Capa da publicação Psicopatia, culpabilidade e penas aplicáveis
Artigo Destaque dos editores

A psicopatia no sistema penal brasileiro:

uma análise da culpabilidade dos psicopatas e das penas a eles aplicadas

Exibindo página 3 de 4
Leia nesta página:

MEDIDA DE SEGURANÇA: VANTAGENS E DESVANTAGENS

Outra forma de sanção penal imposta pelo Estado é a medida de segurança. Conforme entende Nucci, medida de segurança “ é uma espécie de sanção penal destinada aos inimputáveis e, excepcionalmente, aos semi-imputáveis, autores de um fato típico e antijurídico (...), devendo ser submetidos a internação ou a tratamento ambulatorial”[58].

Ademais, essa forma de sanção também se assemelha à pena, tendo em vista que também restringe um bem jurídico, no caso, a liberdade de alguém. Entretanto, ainda que Mirabete também reconheça essa limitação de direito e o consequente caráter de pena da medida de segurança, para ele, a finalidade desse tipo de pena é diferente do fim a que se propõe a pena restritiva de liberdade propriamente dita. Assim, a medida de segurança tem finalidade preventiva, “no sentido de preservar a sociedade da ação de delinquentes temíveis e de recuperá-los com tratamento curativo.”[59].

Ocorre, entretanto, que os magistrados acabam por não aplicar esse tipo de medida aos psicopatas pelo fato de, até então, não se ter notícias acerca da possibilidade de cura e tratamento da psicopatia.

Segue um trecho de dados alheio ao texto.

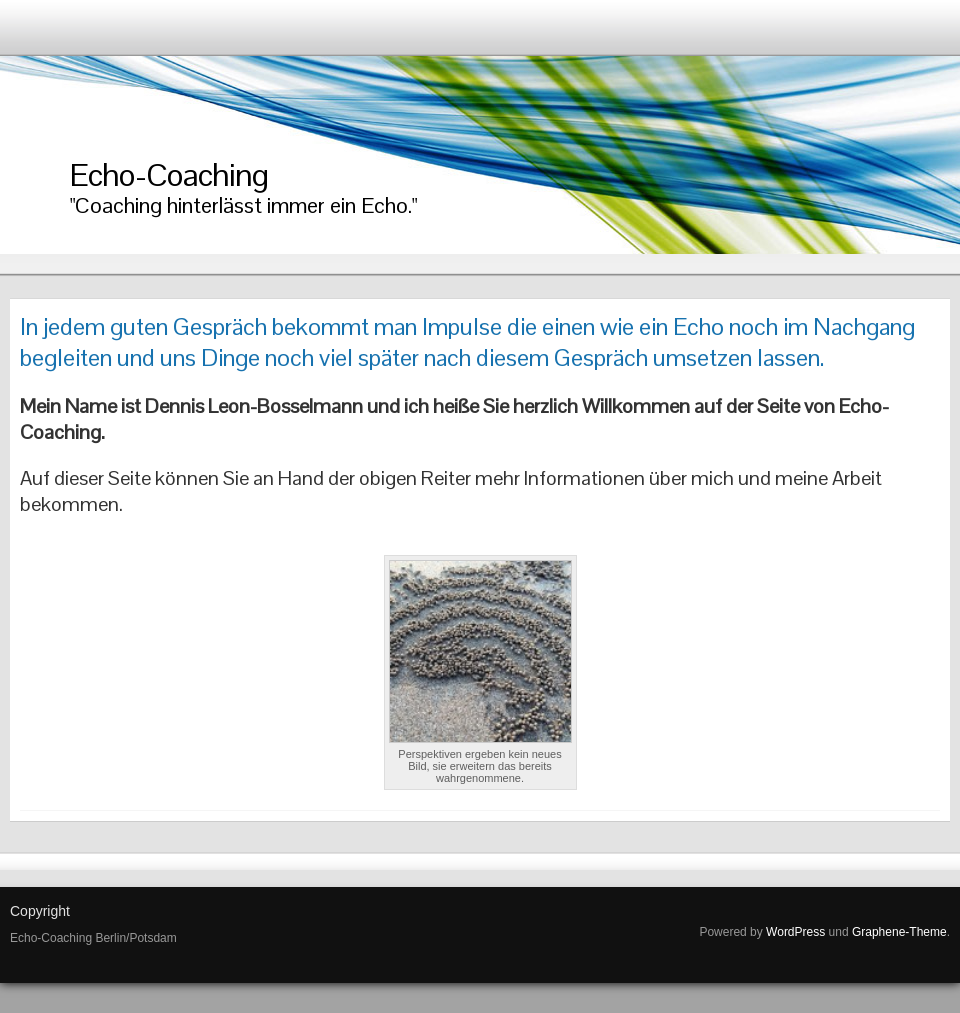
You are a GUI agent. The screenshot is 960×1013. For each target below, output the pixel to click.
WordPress (795, 932)
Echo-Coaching (169, 174)
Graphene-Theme (899, 932)
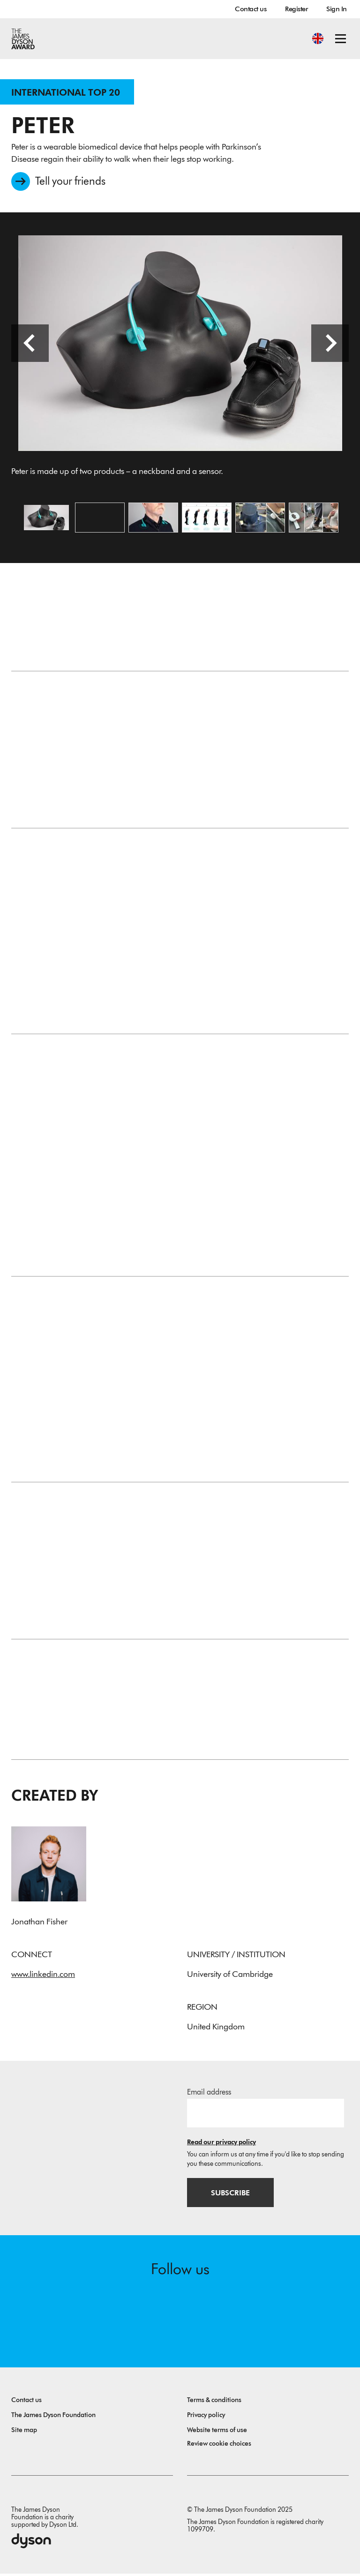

Com efeito, como se sabe, a colaboração do paciente é de insólita relevância para a eficácia da psicoterapia e, em vista disso, no que tange aos psicopatas, as chances de sucesso são ainda menores, já que não possuem desejo algum de mudança de comportamento.

No entanto, importa mencionar que, se os tratamentos forem aplicados ainda na infância do indivíduo, torna-se possível obter êxito na modificação das suas atitudes, sendo possível ensiná-lo a, controlando sua agressividade, atender suas necessidades sem causar mal à sociedade[60].

Entretanto, após a idade adulta, principalmente depois da prática de crimes bárbaros, não há mais que se falar em tratamentos preventivos. Mas, como já foi tratado, as terapias biológicas (medicamentosa) e psicoterapias de forma geral, via de regra, não se mostram eficientes. Na verdade, segundo Hare, elas podem é agravar ainda mais a situação[61]:

A maioria dos programas de terapia faz pouco mais do que fornecer ao psicopata novas desculpas e racionalizações para seu comportamento e novos modos de compreensão da vulnerabilidade humana. Eles aprendem novos e melhores modos de manipular as outras pessoas, mas fazem pouco esforço para mudar suas próprias visões e atitudes ou para entender que os outros têm necessidades, sentimentos e direitos. Em especial, tentativas de ensinar aos psicopatas como “de fato sentir” remorso ou empatia estão fadadas ao fracasso.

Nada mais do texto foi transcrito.